Pour être clair, ce n’est pas un signe que « AfrAId » vise le haut niveau. Comme « Nightswim », le film est étrangement réticent à l’idée qu’il puisse être drôle. Le scénariste et réalisateur Chris Weitz veut aborder des problèmes sérieux comme le revenge porn et le swatting, mais il commence par assimiler un travail de piratage d’entreprise sans âme comme « The Emoji Movie » au mal absolu. Je suppose qu’en pratique, c’est légitime. « AfrAId » est un film alarmiste sur les dangers des nouvelles technologies et beaucoup de ses craintes sont justifiées. Si un algorithme recommande « The Emoji Movie », soutient le film de Weitz, il y a quelque chose de très, très mauvais dans cet algorithme – et on ne peut nier cette logique.

Comme vous pouvez l'imaginer, après qu'Aia s'est immiscée dans la vie de cette famille, tout va mal. Cela ne devient jamais vraiment effrayant – la mise en scène de Weitz n'est pas assez énergique pour se permettre des sursauts de peur, et la portée limitée du film l'empêche de poursuivre la plupart des promesses déchirantes de son postulat. Mais il y a des moments où la production lo-fi du film fait valoir son point de vue. L'horreur de la vie réelle des deep fakes a un moment, même si le film perd son objectif moral pendant un moment et s'attend à ce que nous sympathisions avec le petit ami dégoûtant d'Iris sans le mériter le moins du monde. Et il y a un moment où Meredith, confrontée à une reconstitution artificielle d'une personne décédée, réalise à quel point ce concept est absolument grotesque et le rejette comme une profanation perverse, quelque chose que les réalisateurs d'autres films devraient peut-être prendre à cœur de nos jours. Hum.

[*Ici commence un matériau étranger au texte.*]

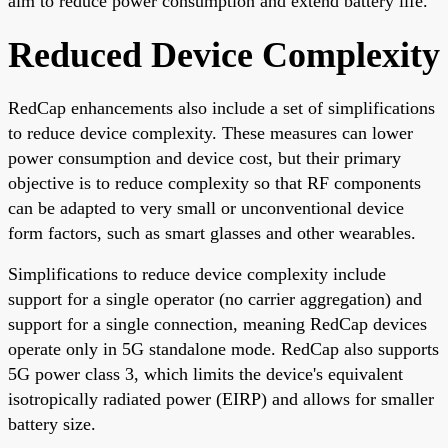
aim to reduce power consumption and extend battery life.
Reduced Device Complexity
RedCap enhancements also include a set of simplifications
to reduce device complexity. These measures can lower
power consumption and device cost, but their primary
objective is to reduce complexity so that RF components
can be adapted to very small or unconventional device
form factors, such as smart glasses and other wearables.
Simplifications to reduce device complexity include
support for a single operator (no carrier aggregation) and
support for a single connection, meaning RedCap devices
operate only in 5G standalone mode. RedCap also supports
5G power class 3, which limits the device's equivalent
isotropically radiated power (EIRP) and allows for smaller
battery size.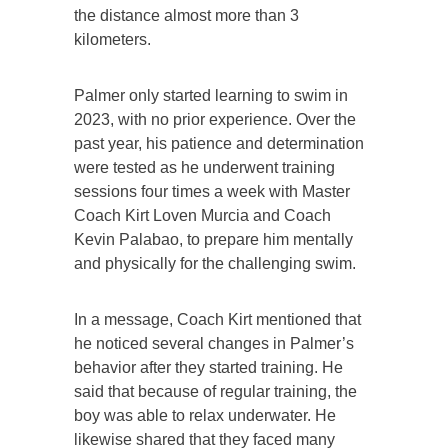
the distance almost more than 3
kilometers.
Palmer only started learning to swim in
2023, with no prior experience. Over the
past year, his patience and determination
were tested as he underwent training
sessions four times a week with Master
Coach Kirt Loven Murcia and Coach
Kevin Palabao, to prepare him mentally
and physically for the challenging swim.
In a message, Coach Kirt mentioned that
he noticed several changes in Palmer’s
behavior after they started training. He
said that because of regular training, the
boy was able to relax underwater. He
likewise shared that they faced many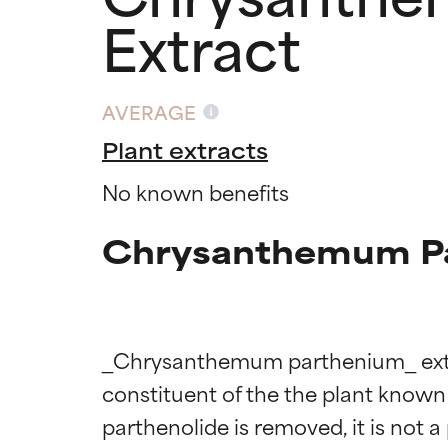
Extract
AVERAGE
Plant extracts
No known benefits
Chrysanthemum Par
_Chrysanthemum parthenium_ extract
constituent of the the plant known a
parthenolide is removed, it is not a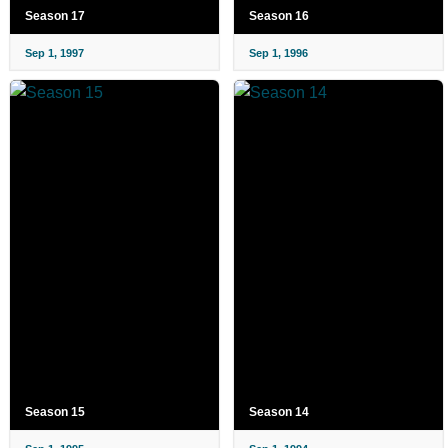
Season 17
Season 16
Sep 1, 1997
Sep 1, 1996
Season 15
Season 14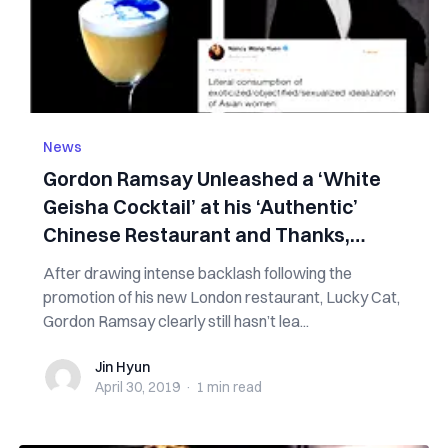
News
Gordon Ramsay Unleashed a ‘White
Geisha Cocktail’ at his ‘Authentic’
Chinese Restaurant and Thanks,
People Hate It
After drawing intense backlash following the
promotion of his new London restaurant, Lucky Cat,
Gordon Ramsay clearly still hasn’t lea...
Jin Hyun
Jin Hyun
April 30, 2019
·
1 min
read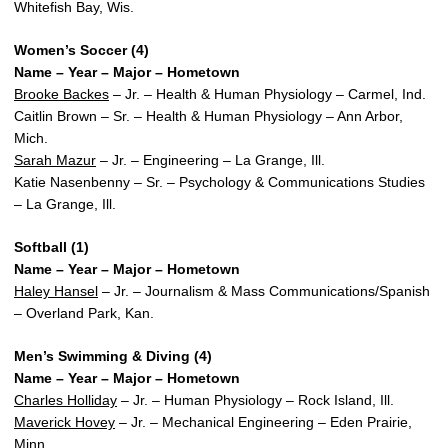
Whitefish Bay, Wis.
Women’s Soccer (4)
Name – Year – Major – Hometown
Brooke Backes
– Jr. – Health & Human Physiology – Carmel, Ind.
Caitlin Brown – Sr. – Health & Human Physiology – Ann Arbor,
Mich.
Sarah Mazur
– Jr. – Engineering – La Grange, Ill.
Katie Nasenbenny – Sr. – Psychology & Communications Studies
– La Grange, Ill.
Softball (1)
Name – Year – Major – Hometown
Haley Hansel
– Jr. – Journalism & Mass Communications/Spanish
– Overland Park, Kan.
Men’s Swimming & Diving (4)
Name – Year – Major – Hometown
Charles Holliday
– Jr. – Human Physiology – Rock Island, Ill.
Maverick Hovey
– Jr. – Mechanical Engineering – Eden Prairie,
Minn.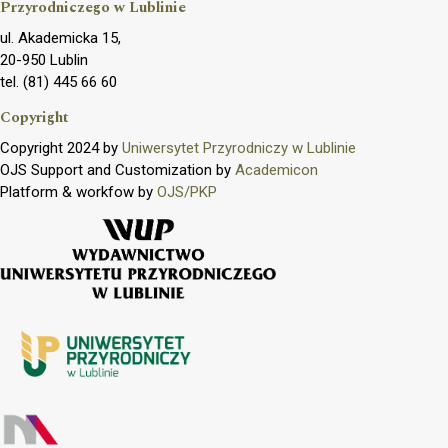
Przyrodniczego w Lublinie
ul. Akademicka 15,
20-950 Lublin
tel. (81) 445 66 60
Copyright
Copyright 2024 by
Uniwersytet Przyrodniczy w Lublinie
OJS Support and Customization by
Academicon
Platform & workfow by
OJS/PKP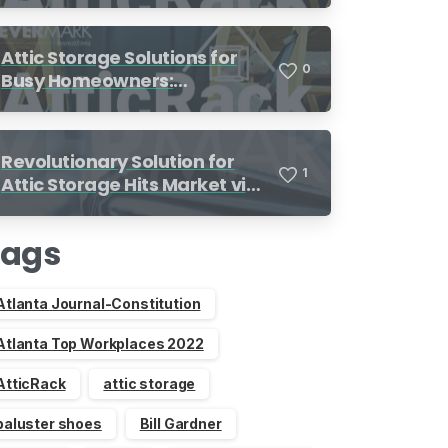
Attic Storage Solutions for
0
Busy Homeowners:
Organization Made Simple
Revolutionary Solution for
1
Attic Storage Hits Market via
Indiegogo
Tags
Atlanta Journal-Constitution
Atlanta Top Workplaces 2022
AtticRack
attic storage
baluster shoes
Bill Gardner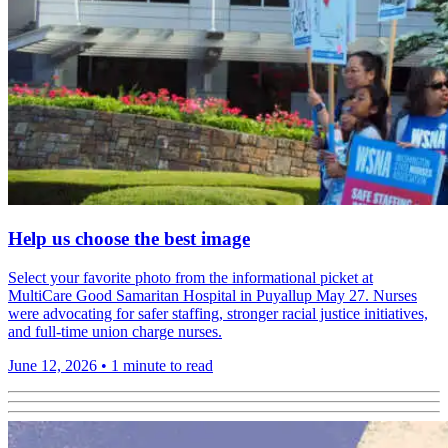
Help us choose the best image
Select your favorite photo from the informational picket at
MultiCare Good Samaritan Hospital in Puyallup May 27. Nurses
were advocating for safer staffing, stronger racial justice initiatives,
and full-time union charge nurses.
June 12, 2026
•
1 minute to read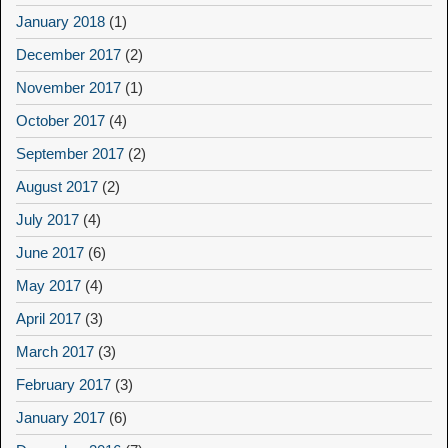
January 2018
(1)
December 2017
(2)
November 2017
(1)
October 2017
(4)
September 2017
(2)
August 2017
(2)
July 2017
(4)
June 2017
(6)
May 2017
(4)
April 2017
(3)
March 2017
(3)
February 2017
(3)
January 2017
(6)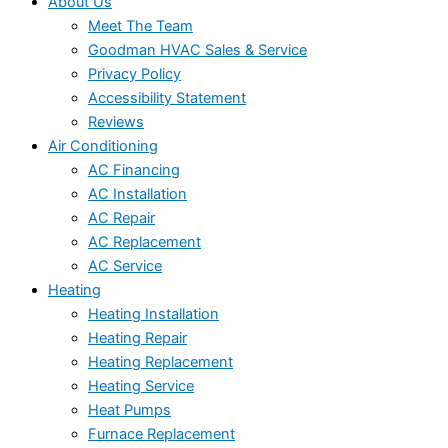
About Us
Meet The Team
Goodman HVAC Sales & Service
Privacy Policy
Accessibility Statement
Reviews
Air Conditioning
AC Financing
AC Installation
AC Repair
AC Replacement
AC Service
Heating
Heating Installation
Heating Repair
Heating Replacement
Heating Service
Heat Pumps
Furnace Replacement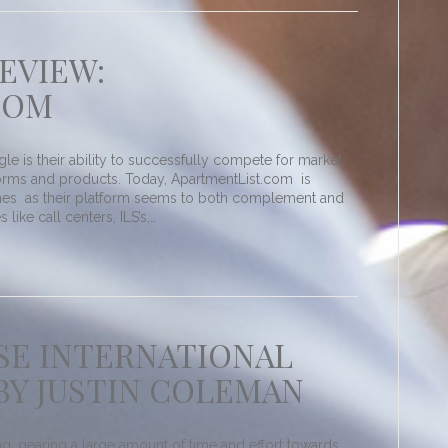
EVIEW:
COM
 is their ability to successfully compete for market
tforms and products. Today, ApartmentList.com is
hes as their platform seems to both complement and
 like call centers, ILS’s,…
ASE INTERNATIONAL
BY JUSTIN COLEMAN
, gearing a large amount of time and effort towards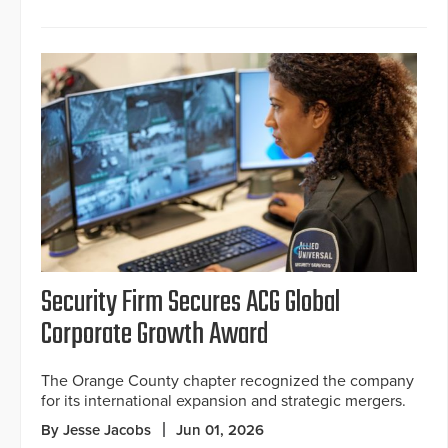
Security Firm Secures ACG Global
Corporate Growth Award
The Orange County chapter recognized the company
for its international expansion and strategic mergers.
By Jesse Jacobs
Jun 01, 2026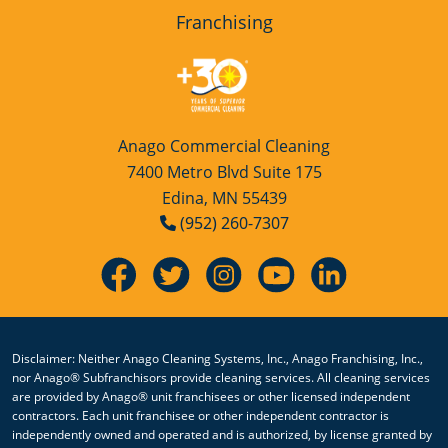
Franchising
Anago Commercial Cleaning
7400 Metro Blvd Suite 175
Edina, MN 55439
(952) 260-7307
Disclaimer: Neither Anago Cleaning Systems, Inc., Anago Franchising, Inc.,
nor Anago® Subfranchisors provide cleaning services. All cleaning services
are provided by Anago® unit franchisees or other licensed independent
contractors. Each unit franchisee or other independent contractor is
independently owned and operated and is authorized, by license granted by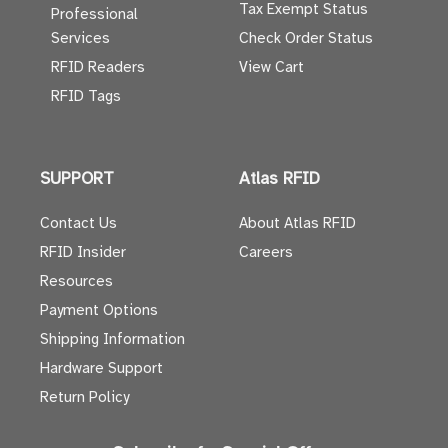
Tax Exempt Status
Professional
Services
Check Order Status
RFID Readers
View Cart
RFID Tags
SUPPORT
Atlas RFID
Contact Us
About Atlas RFID
RFID Insider
Careers
Resources
Payment Options
Shipping Information
Hardware Support
Return Policy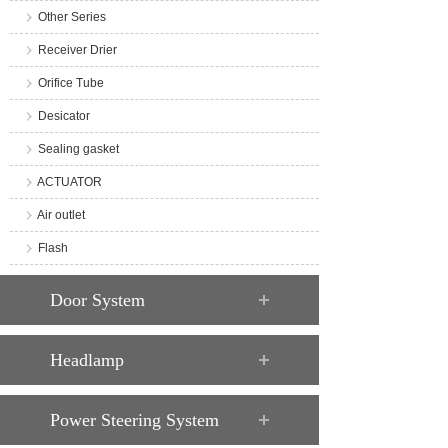
Other Series
Receiver Drier
Orifice Tube
Desicator
Sealing gasket
ACTUATOR
Air outlet
Flash
Door System
Headlamp
Power Steering System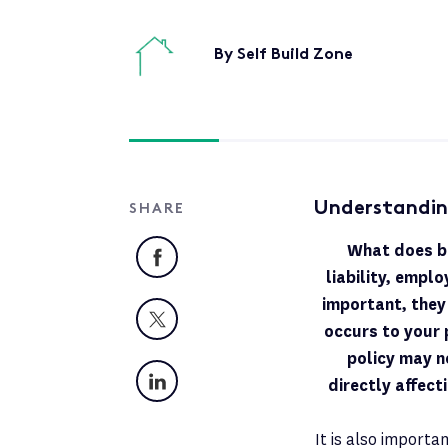
By Self Build Zone
Understandin
SHARE
What does bu
Facebook
liability, emplo
important, they
X
occurs to your 
policy may n
LinkedIn
directly affect
It is also importan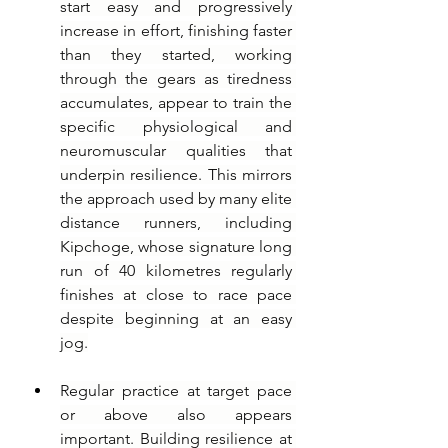
start easy and progressively 
increase in effort, finishing faster 
than they started, working 
through the gears as tiredness 
accumulates, appear to train the 
specific physiological and 
neuromuscular qualities that 
underpin resilience. This mirrors 
the approach used by many elite 
distance runners, including 
Kipchoge, whose signature long 
run of 40 kilometres regularly 
finishes at close to race pace 
despite beginning at an easy 
jog.
Regular practice at target pace 
or above also appears 
important. Building resilience at 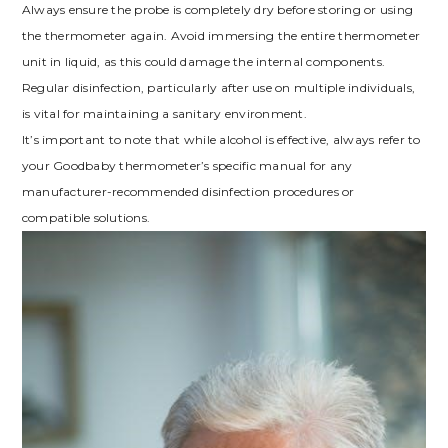
Always ensure the probe is completely dry before storing or using
the thermometer again. Avoid immersing the entire thermometer
unit in liquid, as this could damage the internal components.
Regular disinfection, particularly after use on multiple individuals,
is vital for maintaining a sanitary environment.
It’s important to note that while alcohol is effective, always refer to
your Goodbaby thermometer’s specific manual for any
manufacturer-recommended disinfection procedures or
compatible solutions.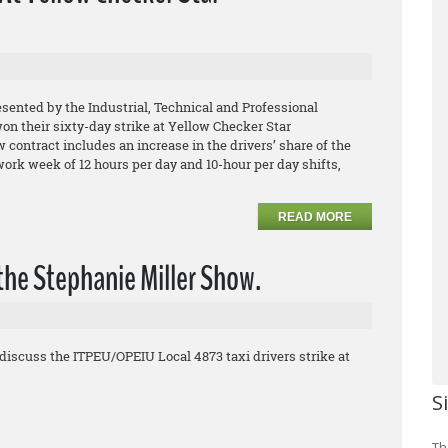
esented by the Industrial, Technical and Professional
 their sixty-day strike at Yellow Checker Star
contract includes an increase in the drivers’ share of the
 work week of 12 hours per day and 10-hour per day shifts,
READ MORE
the Stephanie Miller Show.
discuss the ITPEU/OPEIU Local 4873 taxi drivers strike at
S
Th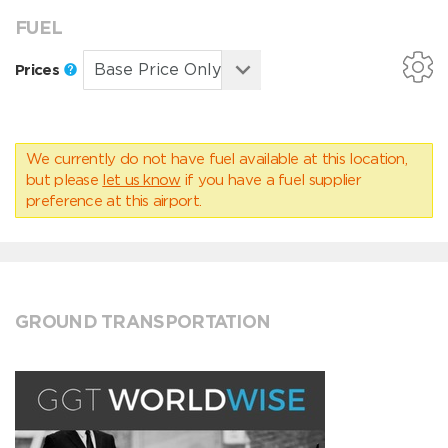
FUEL
Prices
We currently do not have fuel available at this location,
but please
let us know
if you have a fuel supplier
preference at this airport.
GROUND TRANSPORTATION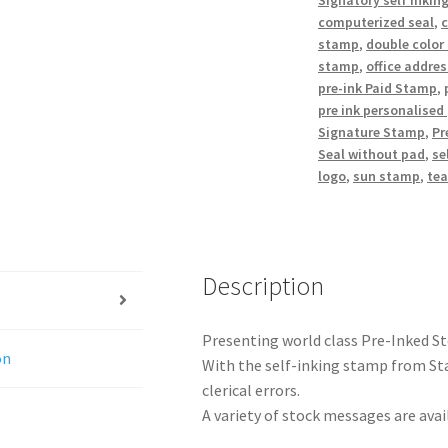
Signatory self inkin
computerized seal
,
stamp
,
double color
stamp
,
office addre
pre-ink Paid Stamp
,
pre ink personalised
Signature Stamp
,
Pr
Seal without pad
,
se
logo
,
sun stamp
,
te
Description
Presenting world class Pre-Inked S
on
With the self-inking stamp from Sta
clerical errors.
A variety of stock messages are avail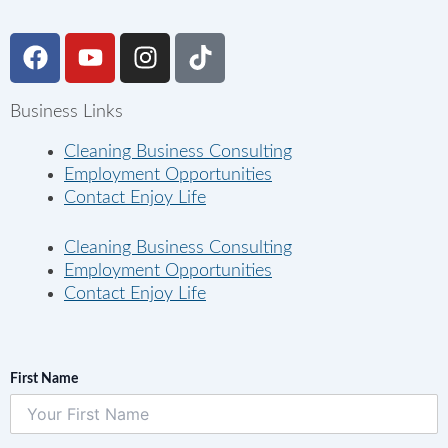
F
Y
I
T
a
o
n
i
c
u
s
k
Business Links
e
t
t
t
b
u
a
o
Cleaning Business Consulting
o
b
g
k
Employment Opportunities
o
e
r
Contact Enjoy Life
k
a
m
Cleaning Business Consulting
Employment Opportunities
Contact Enjoy Life
First Name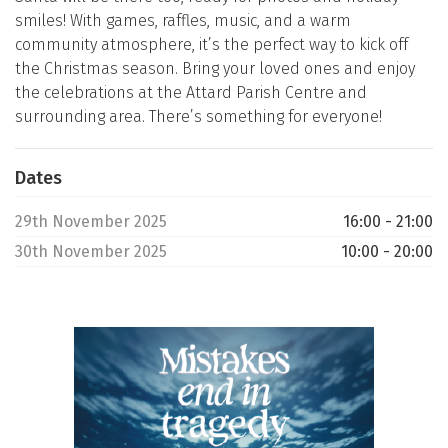
smiles! With games, raffles, music, and a warm
community atmosphere, it’s the perfect way to kick off
the Christmas season. Bring your loved ones and enjoy
the celebrations at the Attard Parish Centre and
surrounding area. There’s something for everyone!
Dates
29th November 2025
16:00 - 21:00
30th November 2025
10:00 - 20:00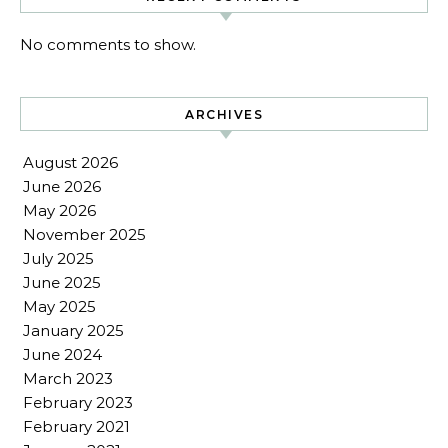
No comments to show.
ARCHIVES
August 2026
June 2026
May 2026
November 2025
July 2025
June 2025
May 2025
January 2025
June 2024
March 2023
February 2023
February 2021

« AfrAId » n’est pas un film d’horreur particulièrement palpitant, mais ce n’est pas non plus un mauvais film, il n’a juste pas assez de punch pour exploiter au mieux ses idées. À bien des égards, c’est une adaptation de « M3GAN », plus spirituel et plus intelligent, qui racontait également une histoire effrayante de soignants laissant la technologie moderne s’occuper de leurs enfants. « AfrAId » ne se présente comme une entité unique qu’à ses dernières minutes, qui abordent la futilité de s’opposer à l’adoption effrénée et irresponsable d’une IA défectueuse dans tous les aspects de nos vies. C’est un film cynique qui lutte avec la possibilité d’un optimisme, et cela a un certain pouvoir – mais pas assez pour maintenir les lumières allumées.

« AfrAId » est désormais diffusé en exclusivité dans les salles de cinéma.